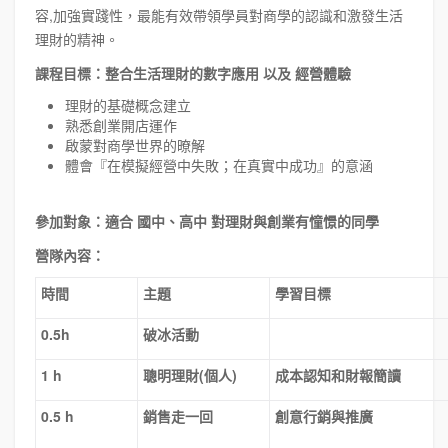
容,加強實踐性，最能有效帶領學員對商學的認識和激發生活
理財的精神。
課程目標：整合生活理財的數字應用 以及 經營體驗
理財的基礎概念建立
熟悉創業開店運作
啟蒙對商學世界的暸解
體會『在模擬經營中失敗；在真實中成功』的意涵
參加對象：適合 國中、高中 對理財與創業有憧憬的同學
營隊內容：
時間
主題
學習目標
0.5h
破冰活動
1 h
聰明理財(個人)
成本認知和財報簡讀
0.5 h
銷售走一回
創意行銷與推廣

┄┄┄┄┄┄

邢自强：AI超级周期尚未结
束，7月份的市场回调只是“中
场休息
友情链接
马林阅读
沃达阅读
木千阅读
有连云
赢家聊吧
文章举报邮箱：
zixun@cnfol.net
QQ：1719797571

┄┄┄┄┄┄

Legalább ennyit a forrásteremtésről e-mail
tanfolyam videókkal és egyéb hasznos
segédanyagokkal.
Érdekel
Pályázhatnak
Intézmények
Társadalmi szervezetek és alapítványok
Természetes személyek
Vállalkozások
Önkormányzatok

┄┄┄┄┄┄

• EXERCISE REQUIREMENTS: Using the records above, set down exactly the lines from the one with "Társadalmi szervezetek és alapítványok" through the one with "Önkormányzatok", inclusive, and nothing more.

• EXERCISE SOLUTION:
Társadalmi szervezetek és alapítványok
Természetes személyek
Vállalkozások
Önkormányzatok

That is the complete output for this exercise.